Everything is cookie-cutter, from the training center all the way up the ladder to Sunday Night Raw. WWE doesn’t trust its talent enough to let it bring out the best in itself. With few exceptions, everyone has a .500 record. No one is special. Everything is overly scripted. Like Bruce Mitchell of PWTorch.com said, it’s the mid-card era. Everyone is in the mid-card. No one breaks away from the pack.

The storylines and matches are absolutely crippled by PG-13. The “Attitude” era numbed the audience. The genie can’t be put back in the bottle. Star power compensated for a long time. But now, WWE doesn’t have enough star power.

Titles mean zero. Brock Lesnar’s prolonged absence isn’t helping. It eliminates the WWE belt and WWE’s biggest star from TV in the name of thrift. I said it wouldn’t hurt if Lesnar wasn’t on TV each week. But I didn’t think he’d go into witness protection.

Wrestling is in trouble. WWE is in trouble.

But don’t believe me. Believe the numbers. And let me preface the numbers by saying, money is the only measure of success for wrestling. Always has been. Always will be. Is the WWE product drawing enough money? Is the potential even there?

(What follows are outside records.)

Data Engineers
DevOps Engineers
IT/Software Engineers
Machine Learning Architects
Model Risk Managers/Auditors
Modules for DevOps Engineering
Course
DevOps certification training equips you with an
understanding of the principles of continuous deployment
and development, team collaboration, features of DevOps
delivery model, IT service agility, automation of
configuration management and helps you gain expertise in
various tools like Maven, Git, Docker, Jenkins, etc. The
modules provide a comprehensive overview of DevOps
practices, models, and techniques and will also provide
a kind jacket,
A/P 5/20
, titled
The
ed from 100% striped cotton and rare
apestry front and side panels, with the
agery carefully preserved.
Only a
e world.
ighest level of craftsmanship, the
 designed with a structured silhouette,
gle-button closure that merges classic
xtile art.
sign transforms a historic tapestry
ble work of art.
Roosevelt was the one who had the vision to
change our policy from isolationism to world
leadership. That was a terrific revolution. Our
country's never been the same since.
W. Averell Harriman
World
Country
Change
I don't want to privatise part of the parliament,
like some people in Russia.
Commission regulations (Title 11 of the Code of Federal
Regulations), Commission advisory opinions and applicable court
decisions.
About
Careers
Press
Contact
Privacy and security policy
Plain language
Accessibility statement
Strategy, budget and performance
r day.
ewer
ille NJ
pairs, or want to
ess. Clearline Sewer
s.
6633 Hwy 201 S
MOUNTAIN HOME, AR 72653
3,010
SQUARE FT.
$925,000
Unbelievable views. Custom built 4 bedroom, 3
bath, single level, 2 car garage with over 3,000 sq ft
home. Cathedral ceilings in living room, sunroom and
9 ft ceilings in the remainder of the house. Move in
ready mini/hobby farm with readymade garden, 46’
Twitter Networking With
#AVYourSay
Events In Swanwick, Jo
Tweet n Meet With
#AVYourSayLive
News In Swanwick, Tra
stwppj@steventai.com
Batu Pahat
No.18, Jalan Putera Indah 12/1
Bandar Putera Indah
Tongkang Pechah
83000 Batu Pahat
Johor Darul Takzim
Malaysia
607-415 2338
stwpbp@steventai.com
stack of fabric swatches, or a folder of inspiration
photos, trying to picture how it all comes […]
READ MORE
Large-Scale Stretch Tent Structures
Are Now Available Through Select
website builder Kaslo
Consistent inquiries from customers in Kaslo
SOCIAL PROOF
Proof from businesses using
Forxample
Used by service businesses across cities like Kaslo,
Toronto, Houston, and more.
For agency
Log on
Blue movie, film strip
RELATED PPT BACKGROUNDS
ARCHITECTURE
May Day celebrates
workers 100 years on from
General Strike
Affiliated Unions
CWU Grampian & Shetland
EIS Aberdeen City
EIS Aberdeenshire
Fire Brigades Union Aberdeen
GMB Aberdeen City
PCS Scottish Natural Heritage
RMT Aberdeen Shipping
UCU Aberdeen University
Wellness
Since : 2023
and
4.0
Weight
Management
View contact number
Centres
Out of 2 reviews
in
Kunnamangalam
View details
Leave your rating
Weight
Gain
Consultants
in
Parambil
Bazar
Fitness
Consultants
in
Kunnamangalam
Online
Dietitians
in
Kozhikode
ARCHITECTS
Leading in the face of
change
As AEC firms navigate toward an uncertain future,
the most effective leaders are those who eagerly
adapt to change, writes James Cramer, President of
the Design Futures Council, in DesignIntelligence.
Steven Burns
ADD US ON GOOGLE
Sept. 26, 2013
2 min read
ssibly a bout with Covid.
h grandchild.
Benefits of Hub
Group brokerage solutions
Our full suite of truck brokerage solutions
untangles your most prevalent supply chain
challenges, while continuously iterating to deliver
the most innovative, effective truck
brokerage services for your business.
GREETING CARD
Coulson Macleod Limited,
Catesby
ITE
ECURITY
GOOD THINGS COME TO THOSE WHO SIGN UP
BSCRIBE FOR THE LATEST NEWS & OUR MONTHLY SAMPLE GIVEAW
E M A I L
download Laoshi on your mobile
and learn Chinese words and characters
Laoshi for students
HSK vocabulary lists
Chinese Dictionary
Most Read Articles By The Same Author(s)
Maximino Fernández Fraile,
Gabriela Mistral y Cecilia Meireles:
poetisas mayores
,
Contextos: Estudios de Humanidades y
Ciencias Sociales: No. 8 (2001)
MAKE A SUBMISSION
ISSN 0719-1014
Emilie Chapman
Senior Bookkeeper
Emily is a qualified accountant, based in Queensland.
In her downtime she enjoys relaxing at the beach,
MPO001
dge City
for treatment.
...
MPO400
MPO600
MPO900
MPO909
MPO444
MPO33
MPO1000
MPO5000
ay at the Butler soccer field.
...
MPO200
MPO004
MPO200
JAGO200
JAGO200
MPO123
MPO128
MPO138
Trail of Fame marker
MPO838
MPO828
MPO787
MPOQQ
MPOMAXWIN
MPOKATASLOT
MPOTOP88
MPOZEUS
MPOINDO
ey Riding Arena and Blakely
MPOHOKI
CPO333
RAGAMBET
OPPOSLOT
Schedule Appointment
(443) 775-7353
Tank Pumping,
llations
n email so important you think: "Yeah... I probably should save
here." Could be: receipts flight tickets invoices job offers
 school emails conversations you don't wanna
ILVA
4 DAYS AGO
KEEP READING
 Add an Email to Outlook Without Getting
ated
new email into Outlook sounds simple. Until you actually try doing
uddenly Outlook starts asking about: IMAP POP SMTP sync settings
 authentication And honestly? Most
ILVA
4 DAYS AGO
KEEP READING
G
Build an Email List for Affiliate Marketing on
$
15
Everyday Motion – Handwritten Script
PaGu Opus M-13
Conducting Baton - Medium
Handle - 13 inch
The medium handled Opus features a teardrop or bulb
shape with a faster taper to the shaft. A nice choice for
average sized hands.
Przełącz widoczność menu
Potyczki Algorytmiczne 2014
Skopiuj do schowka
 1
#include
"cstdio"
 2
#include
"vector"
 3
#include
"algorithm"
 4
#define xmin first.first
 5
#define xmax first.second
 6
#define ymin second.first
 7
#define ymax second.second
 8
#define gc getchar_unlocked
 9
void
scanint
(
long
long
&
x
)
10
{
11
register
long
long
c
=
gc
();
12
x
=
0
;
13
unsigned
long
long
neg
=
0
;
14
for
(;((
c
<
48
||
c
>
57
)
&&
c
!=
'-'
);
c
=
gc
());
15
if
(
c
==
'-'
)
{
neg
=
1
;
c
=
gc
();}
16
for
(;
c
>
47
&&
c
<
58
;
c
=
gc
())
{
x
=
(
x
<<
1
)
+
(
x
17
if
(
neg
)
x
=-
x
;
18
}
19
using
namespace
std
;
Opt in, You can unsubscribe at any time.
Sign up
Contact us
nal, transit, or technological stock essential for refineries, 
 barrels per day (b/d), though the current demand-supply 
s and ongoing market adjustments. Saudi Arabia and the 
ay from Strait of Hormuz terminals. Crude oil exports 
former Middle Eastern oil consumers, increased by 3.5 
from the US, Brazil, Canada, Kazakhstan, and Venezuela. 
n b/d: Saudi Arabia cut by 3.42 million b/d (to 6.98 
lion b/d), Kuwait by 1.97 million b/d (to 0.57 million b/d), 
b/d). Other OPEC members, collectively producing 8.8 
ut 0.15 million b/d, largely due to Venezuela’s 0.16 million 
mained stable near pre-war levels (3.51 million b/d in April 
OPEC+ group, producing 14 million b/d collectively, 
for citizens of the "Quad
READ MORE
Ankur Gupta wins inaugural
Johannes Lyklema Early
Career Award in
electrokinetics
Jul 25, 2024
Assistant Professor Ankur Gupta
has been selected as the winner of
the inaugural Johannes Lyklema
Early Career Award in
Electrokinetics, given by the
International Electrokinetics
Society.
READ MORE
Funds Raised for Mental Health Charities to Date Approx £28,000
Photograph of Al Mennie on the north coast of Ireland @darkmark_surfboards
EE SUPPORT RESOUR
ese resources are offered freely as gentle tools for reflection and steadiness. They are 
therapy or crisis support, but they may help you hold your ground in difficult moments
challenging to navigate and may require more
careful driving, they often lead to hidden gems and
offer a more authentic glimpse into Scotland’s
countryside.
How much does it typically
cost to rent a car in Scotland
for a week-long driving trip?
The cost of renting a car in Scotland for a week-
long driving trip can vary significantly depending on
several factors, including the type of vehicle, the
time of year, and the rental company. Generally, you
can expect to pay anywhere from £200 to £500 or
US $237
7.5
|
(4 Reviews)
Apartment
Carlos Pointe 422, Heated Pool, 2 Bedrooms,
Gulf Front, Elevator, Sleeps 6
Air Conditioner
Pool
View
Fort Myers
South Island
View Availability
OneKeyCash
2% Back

Perhaps the elimination of PPV income for the talent is a clue. They have a meeting about that yet? Perhaps all the cost-cutting is a clue.

WWE Network has 731,000 subscribers. The break-even point has been listed at anywhere from 1 million to 1.3 million. Now, after cost-cutting, that number might be down to 900,000. WWE is now offering temporary Network access for free. You never give away what you can sell. But what if you can’t sell it?

Raw drew over 4,000,000 viewers this week, up eight percent from last week and Raw’s best number since Aug. 18. But Raw did an 8.1 rating in 1999. No one expects that, not ever again. But the disturbing fact remains: More people used to watch wrestling than currently watch wrestling. That can’t be emphasized enough.

House-show business is way down: 4,000-6,000 in most places. A Smackdown taping in Houston – a strong WWE town – drew only 7,000.

WWE finds ways to excuse failure, and to “logically” theorize that light is at the end of the tunnel. We did that all the time at WCW. Got really good at it. Until WCW went out of business. Nothing about WWE is legit trending upward.

How do you solve the problem? Putting together a better product is the only way. But WWE has no intention of doing that. WWE thinks the current product is fine despite all signs pointing to the contrary. WWE embraces the monopoly.

So, instead, WWE will continue cutting payroll. Obviously. For those who still hang onto the canard that I would KILL to work in wrestling again, know this: My radio salary is a LOT MORE than the majority of WWE personnel makes. Entry-level performers are paid at a shameful level.

WWE may tweak the Network’s content. More live programming. More original programming. The Network could go from limited advertising to ad saturation.